Original posters, including some of the posters that papered Kuntz’s college apartment, have become collector’s items worth tens of thousands of dollars, he said. An original poster for the 1927 film “Metropolis” recently sold for $690,000.
From their humble beginnings as simple informational placards outside of buildings where movies were showing, movie posters have evolved into a glossy amalgamation of images and text that function as windows into the world of the movie.
“Poster art is designed to kind of encapsulate the movie’s themes and convey its look and attitude. It’s really what you might call a concentrated version of the film,” Kuntz said.
The posters are also the “face” of the movie, he said. “The images you see on movie posters are seen all over the world, in newspapers, magazines and on the Internet.”
Kuntz said that students relate to today’s movies more strongly, thanks to the striking visuals and engrossing worlds created with better technology. Movies such as “The Lord of the Rings” trilogy and “The Matrix” create impressive dimensions that draw in younger viewers.
“It’s not surprising that students have taken these promotional advertising images and re-purposed them to create their own unique environments,” Kuntz said.
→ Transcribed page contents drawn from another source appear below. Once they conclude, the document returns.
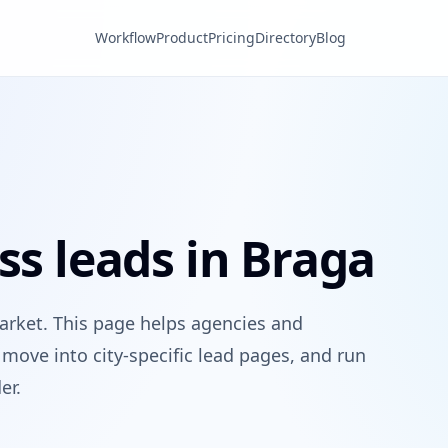
Workflow
Product
Pricing
Directory
Blog
ss leads in Braga
arket. This page helps agencies and
move into city-specific lead pages, and run
er.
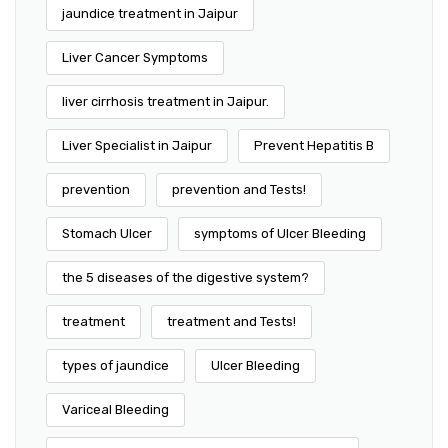
jaundice treatment in Jaipur
Liver Cancer Symptoms
liver cirrhosis treatment in Jaipur.
Liver Specialist in Jaipur
Prevent Hepatitis B
prevention
prevention and Tests!
Stomach Ulcer
symptoms of Ulcer Bleeding
the 5 diseases of the digestive system?
treatment
treatment and Tests!
types of jaundice
Ulcer Bleeding
Variceal Bleeding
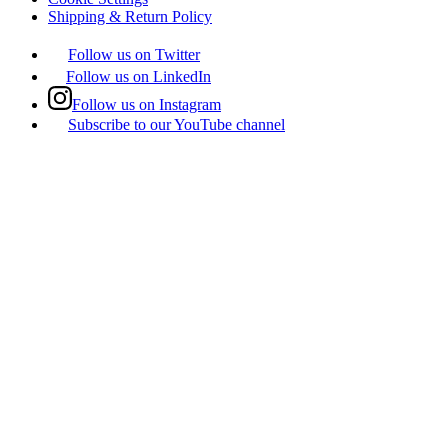
Shipping & Return Policy
Follow us on Twitter
Follow us on LinkedIn
Follow us on Instagram
Subscribe to our YouTube channel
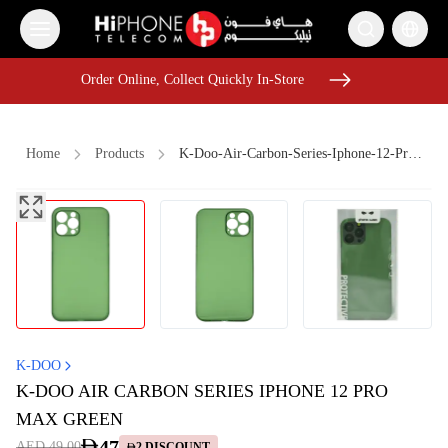
Order Online, Collect Quickly In-Store
Order Online, Collect Quickly In-Store
Home
Products
K-Doo-Air-Carbon-Series-Iphone-12-Pro-Max-Green
iPhone 17 Pro Max HK
iPhone 17 Pro Max
iPhone 15
iPhone Case
Apple Watch
Car Holder
USB-C Cable
Rhode Lipstick
Speaker
Pitaka Case
iPhone 17 Pro Max
iPhone 17 Pro Max HK
K-DOO
K-DOO AIR CARBON SERIES IPHONE 12 PRO
MAX GREEN
47
AED 49.00
2
DISCOUNT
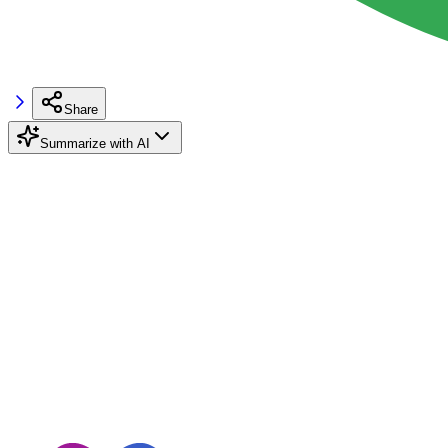
Share
Summarize with AI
The increasing sophistication of modern movies and concomitantly, their marketing campaigns, has spawned a more evocative brand of film posters that rely heavily on strong creative designs. The recent horror movie “The Eye” featured a chilling design of a hand reaching out of a bloodshot eye, and the dystopian “Children of Men” was promoted with the image of a fetus in the womb.
The increasingly provocative designs have met favorably with students who cast a discriminating eye on typical marketing fare.
Sperry expressed distaste for the image-heavy “floating head” designs that adorn many movie posters, such as those for the recent “Alvin and the Chipmunks.”
“I like sparse movie posters that aren’t too busy. I feel like you can communicate a lot with a kind of a minimal design,” he said.
Although the design of many popular posters is somewhat stereotypical, other students have found meaning and identity in just the memory of the movie itself.
“These movies just mean so much to me. They’re such a big part of who I am,” Funcell said.